Now let's consider a second area in the intersection between ethics and statistics, which is biased datasets.
A second area of concern in statistical (and machine learning) methods is biased datasets. This is where the dataset either includes or else fails to include information that leads to decisions that are problematic in some way: possibly misleading, unfair or even illegal. Such bias can additionally lead to public relations nightmares for the associated organizations.
One common case is where a dataset doesn't contain sufficiently diverse data. Statistical and machine learning models depend crucially on the data they consume, and if certain types of data are limited in number or missing, or have include dubious correlations, the model's performance will generally suffer.
Here is a very partial set of examples of the phenomena in question:
- In 2015, the Google Photos app misclassified two black people as gorillas.
- In 2016, Microsoft's Tay AI chatbot was designed to learn to converse by chatting with Twitter users. But then Tay started learning hate speech from users.
- In 2020, Google's Vision AI interpreted a white person holding a hand-held thermometer as holding a monocular and a black person holding the same object as holding a gun. Neither classification is accurate, owing to the limited number of hand-held thermometers in the training set. But the differing interpretation according to skin tone is even more problematic.

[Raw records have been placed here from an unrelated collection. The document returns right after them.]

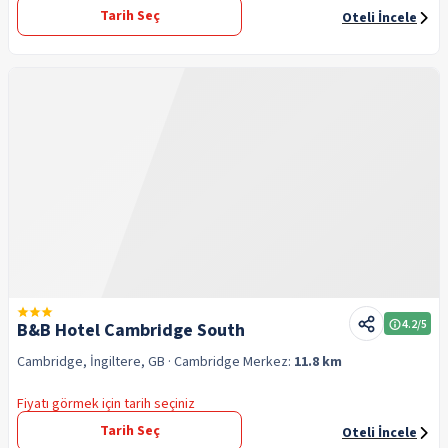
Tarih Seç
Oteli İncele
4.2
/5
B&B Hotel Cambridge South
Cambridge, İngiltere, GB
· Cambridge
Merkez:
11.8 km
Fiyatı görmek için tarih seçiniz
Tarih Seç
Oteli İncele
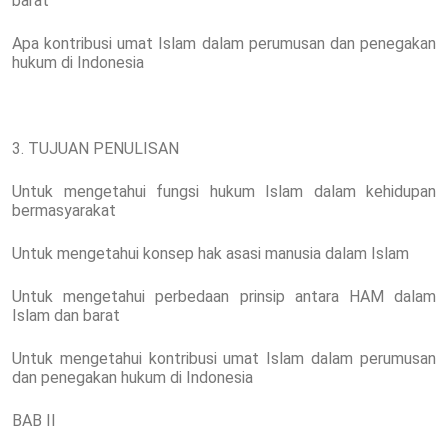
barat
Apa kontribusi umat Islam dalam perumusan dan penegakan
hukum di Indonesia
3. TUJUAN PENULISAN
Untuk mengetahui fungsi hukum Islam dalam kehidupan
bermasyarakat
Untuk mengetahui konsep hak asasi manusia dalam Islam
Untuk mengetahui perbedaan prinsip antara HAM dalam
Islam dan barat
Untuk mengetahui kontribusi umat Islam dalam perumusan
dan penegakan hukum di Indonesia
BAB II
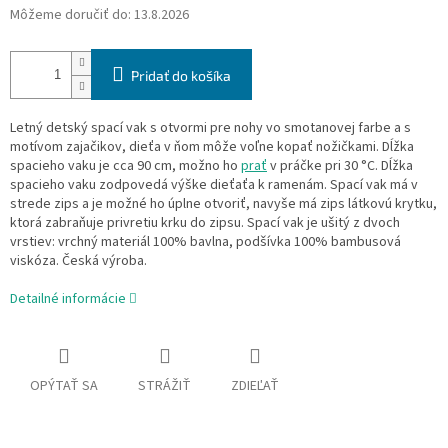
Môžeme doručiť do:
13.8.2026
Pridať do košíka
Letný detský spací vak s otvormi pre nohy vo smotanovej farbe a s
motívom zajačikov, dieťa v ňom môže voľne kopať nožičkami. Dĺžka
spacieho vaku je cca 90 cm, možno ho
prať
v práčke pri 30 °C. Dĺžka
spacieho vaku zodpovedá výške dieťaťa k ramenám. Spací vak má v
strede zips a je možné ho úplne otvoriť, navyše má zips látkovú krytku,
ktorá zabraňuje privretiu krku do zipsu. Spací vak je ušitý z dvoch
vrstiev: vrchný materiál 100% bavlna, podšívka 100% bambusová
viskóza. Česká výroba.
Detailné informácie
OPÝTAŤ SA
STRÁŽIŤ
ZDIEĽAŤ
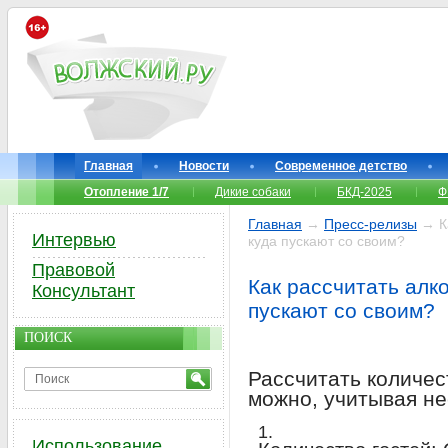
Главная
Новости
Современное детство
Отопление 1/7
Дикие собаки
БКД-2025
Ф
Главная
→
Пресс-релизы
→ Ка
Интервью
куда пускают со своим?
Правовой
Как рассчитать алк
Консультант
пускают со своим?
ПОИСК
Рассчитать количес
можно, учитывая не
Использование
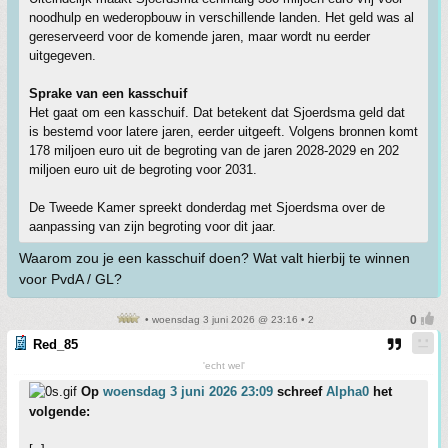
noodhulp en wederopbouw in verschillende landen. Het geld was al
gereserveerd voor de komende jaren, maar wordt nu eerder
uitgegeven.
Sprake van een kasschuif
Het gaat om een kasschuif. Dat betekent dat Sjoerdsma geld dat
is bestemd voor latere jaren, eerder uitgeeft. Volgens bronnen komt
178 miljoen euro uit de begroting van de jaren 2028-2029 en 202
miljoen euro uit de begroting voor 2031.
De Tweede Kamer spreekt donderdag met Sjoerdsma over de
aanpassing van zijn begroting voor dit jaar.
Waarom zou je een kasschuif doen? Wat valt hierbij te winnen
voor PvdA / GL?
• woensdag 3 juni 2026 @ 23:16 • 2
Red_85
'echt wel'
Op
woensdag 3 juni 2026 23:09
schreef
Alpha0
het
volgende:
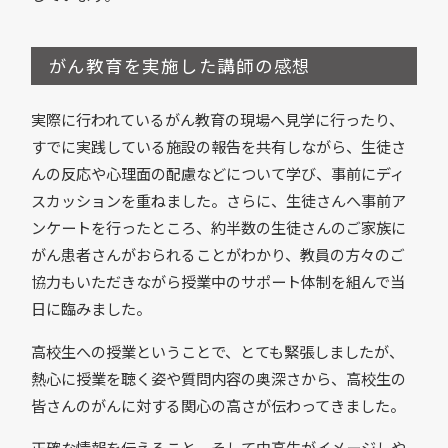
がん教育を実施した講師の感想
実際に行われているがん教育の現場へ見学に行ったり、
すでに実践している施設の報告を共有しながら、生徒さ
んの反応や心理面の配慮などについて学び、事前にディ
スカッションを重ねました。さらに、生徒さんへ事前ア
ンケートを行ったところ、約半数の生徒さんのご家族に
がん患者さんがおられることがわかり、教員の方々のご
協力もいただきながら授業中のサポート体制を組んで当
日に臨みました。
高校生への授業ということで、とても緊張しましたが、
熱心に授業を聴く姿や質問内容の奥深さから、高校生の
皆さんのがんに対する関心の高さが伝わってきました。
正確な情報を伝えること。そして中高生がイメージしや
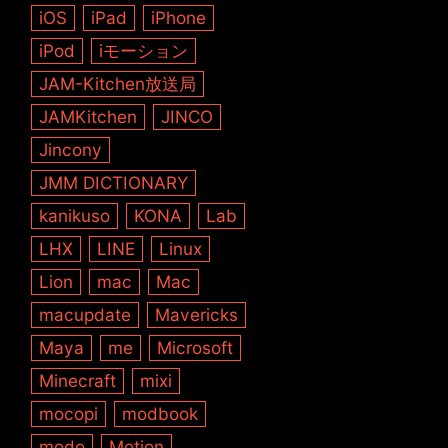
iOS
iPad
iPhone
iPod
iモーション
JAM-Kitchen放送局
JAMKitchen
JINCO
Jincony
JMM DICTIONARY
kanikuso
KONA
Lab
LHX
LINE
Linux
Lion
mac
Mac
macupdate
Mavericks
Maya
me
Microsoft
Minecraft
mixi
mocopi
modbook
modo
Motion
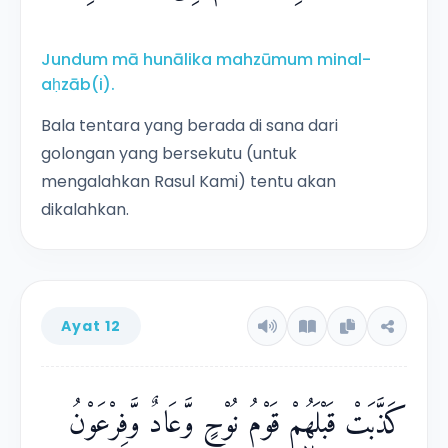
Jundum mā hunālika mahzūmum minal-
aḥzāb(i).
Bala tentara yang berada di sana dari
golongan yang bersekutu (untuk
mengalahkan Rasul Kami) tentu akan
dikalahkan.
Ayat 12
كَذَّبَتْ قَبْلَهُمْ قَوْمُ نُوْحٍ وَّعَادٌ وَّفِرْعَوْنُ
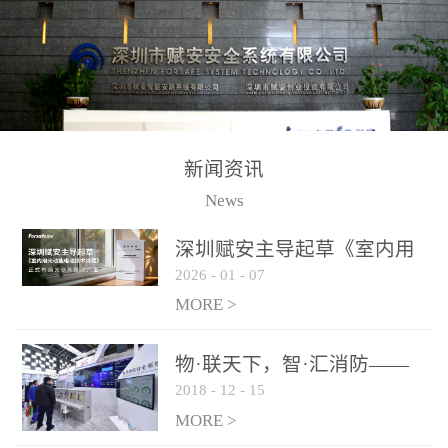
测方法已无法满足要求。
校验的总线传输技术、线
尤其是目前众多的大型影
路状态检测与保护技术、
剧院、会议展览中心、体
后向光电感烟探测技术、
育馆、大型仓库和隧道空
高可靠的系统抗干扰技术
间等，其建筑结构特殊、
等多项专利技术和专有技
防火分区过大，设施复杂
术，是赋安在火灾探测报
新闻资讯
火灾隐患多。一旦发生火
警领域三十多年技术积累
News
灾，由于烟气分层现象，
和工程实践的结晶。
传统的火灾关测器无法被
深圳赋安主导起草《室内用
及时缺发，不能及早发现
2026
-
01
-
07
光动能电池技术规程》 正式
和有效扑救火火，这不仅
布局光伏新能源产业
MORE >
给消防救接带来巨大的压
力和闲难，同时也将造成
物·联天下，智·汇消防——
巨大的经济损失和社会影
2018
-
12
-
15
赋安F&S 2018上海消防展圆
响，基至还会造成人员伤
满落幕
MORE >
亡。图像型火灾探测器正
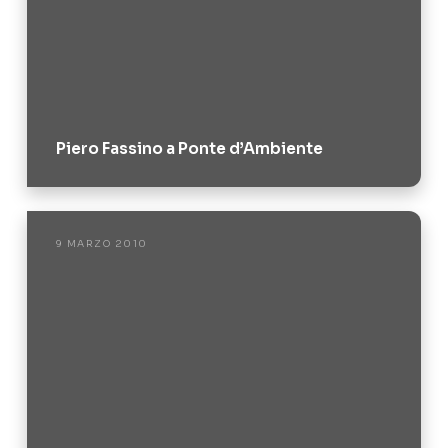
Piero Fassino a Ponte d’Ambiente
9 MARZO 2010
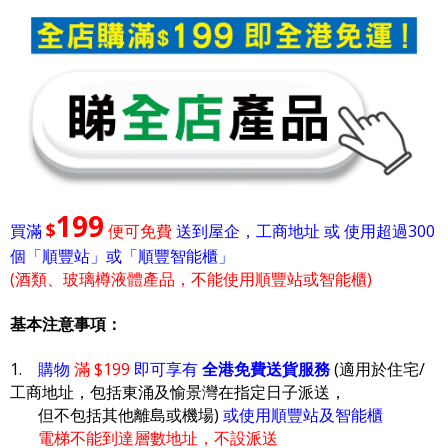
199
$
買滿
便可免費
送到屋企，工商地址 或 使用超過300
個「順豐站」或「順豐智能櫃」
(酒類、玻璃樽液體產品，不能使用順豐站或智能櫃)
基本注意事項：
1.
購物
滿 $199
即可享有
全港免費送貨服務
(適用於住宅/
工商地址，包括東涌及愉景灣在指定日子派送，
但不包括其他離島或機場)
或使用順豐站及智能櫃
電梯不能到達層數地址，不設派送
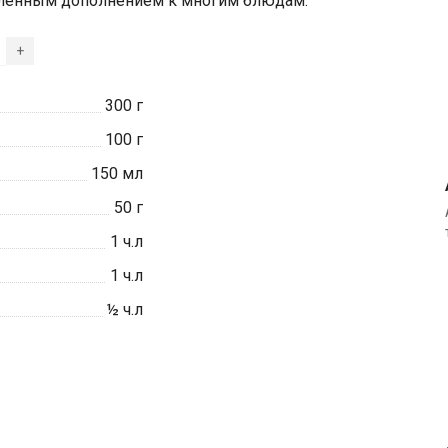
бленным дополнением к многим блюдам.
+
300
г
100
г
150
мл
50
г
1
ч.л
1
ч.л
½
ч.л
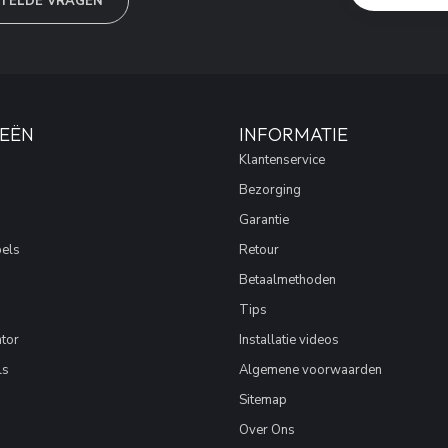
TELDE VRAGEN
EËN
INFORMATIE
Klantenservice
Bezorging
Garantie
els
Retour
Betaalmethoden
Tips
tor
Installatie videos
ls
Algemene voorwaarden
Sitemap
Over Ons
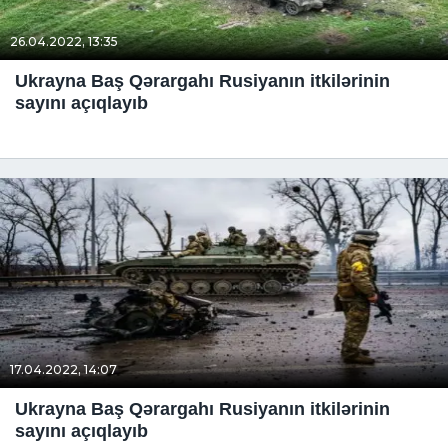
26.04.2022, 13:35
Ukrayna Baş Qərargahı Rusiyanın itkilərinin
sayını açıqlayıb
17.04.2022, 14:07
Ukrayna Baş Qərargahı Rusiyanın itkilərinin
sayını açıqlayıb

Obviously, the errors above were unintentional and deeply embarrassing to the companies in question. Misbehavior of the sort described above is hurtful and can perpetuate negative stereotypes. In other cases, incorrect model performance can lead to wrongful and potentially illegal rejection of lending or insurance applications, improper assessment of risk of criminal recidivism, and so forth.
Users of statistical and machine learning methods should be aware of the issues surrounding biased datasets, and be on guard against such bias.